Mice are exceedingly sensitive to intra-peritoneal (IP) challenge with some virulent pneumococci (LD50 = 1 bacterium). To investigate how peripheral contact with bacterial capsular polysaccharide (PS) antigen can induce resistance, we pulsed bone marrow dendritic cells (BMDC) of C57BL/6 mice with type 4 or type 3 PS, injected the BMDC intra-foot pad (IFP) and challenged the mice IP with supra-lethal doses of pneumococci. We examined the responses of T cells and B cells in the draining popliteal lymph node and measured the effects on the bacteria in the peritoneum and blood. We now report that: 1) The PS co-localized with MHC molecules on the BMDC surface; 2) PS-specific T and B cell proliferation and IFNγ secretion was detected in the draining popliteal lymph nodes on day 4; 3) Type-specific resistance to lethal IP challenge was manifested only after day 5; 4) Type-specific IgM and IgG antibodies were detected in the sera of only some of the mice, but B cells were essential for resistance; 5) Control mice vaccinated with a single injection of soluble PS did not develop a response in the draining popliteal lymph node and were not protected; 6) Mice injected with unpulsed BMDC also did not resist challenge: In unprotected mice, pneumococci entered the blood shortly after IP inoculation and multiplied exponentially in both blood and peritoneum killing the mice within 20 hours.
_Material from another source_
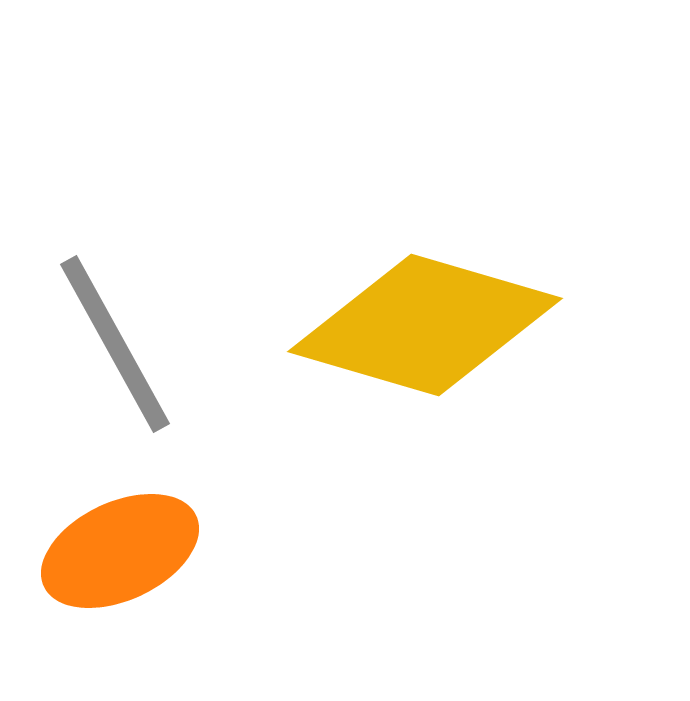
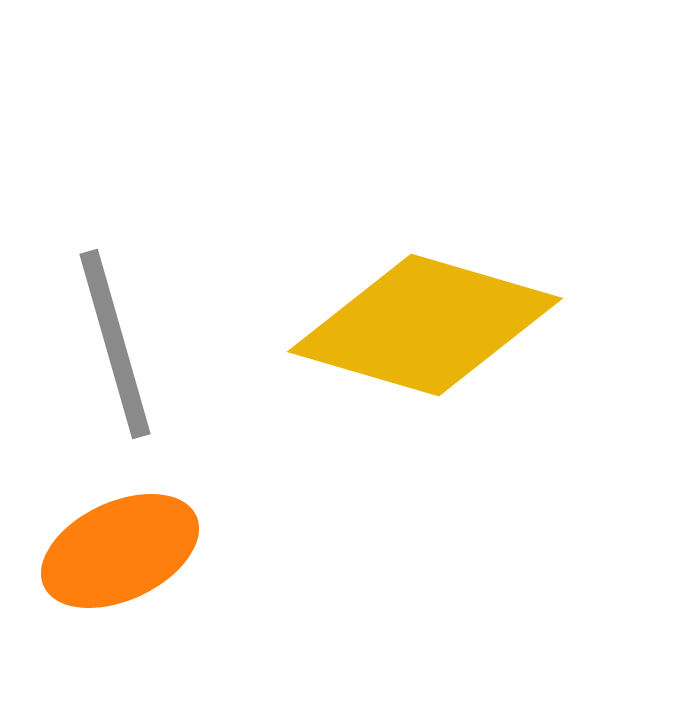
gray line: rotated 13 degrees clockwise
Mice vaccinated with PS-pulsed BMDC trapped the bacteria in the peritoneum. The trapped bacteria proliferated exponentially IP, but died suddenly at 18-20 hours. Thus, a single injection of PS antigen associated with intact BMDC is a more effective vaccine than the soluble PS alone. This model system provides a platform for studying novel aspects of PS-targeted vaccination.

Type: Article
Title: Mouse dendritic cells pulsed with capsular polysaccharide induce resistance to lethal pneumococcal challenge: roles of T cells and B cells.
Location: United States
Open access status: An open access version is available from UCL Discovery
DOI: 10.1371/journal.pone.0039193
Publisher version: http://dx.doi.org/10.1371/journal.pone.0039193
Language: English
Additional information: © 2012 Cohen et al. This is an open-access article distributed under the terms of the Creative Commons Attribution License, which permits unrestricted use, distribution, and reproduction in any medium, provided the original author and source are credited. PMCID: PMC3377650 The financial support for this study was obtained from the Center for the Study of Emerging Diseases. The funders had no role in study design, data collection and analysis, decision to publish, or preparation of the manuscript.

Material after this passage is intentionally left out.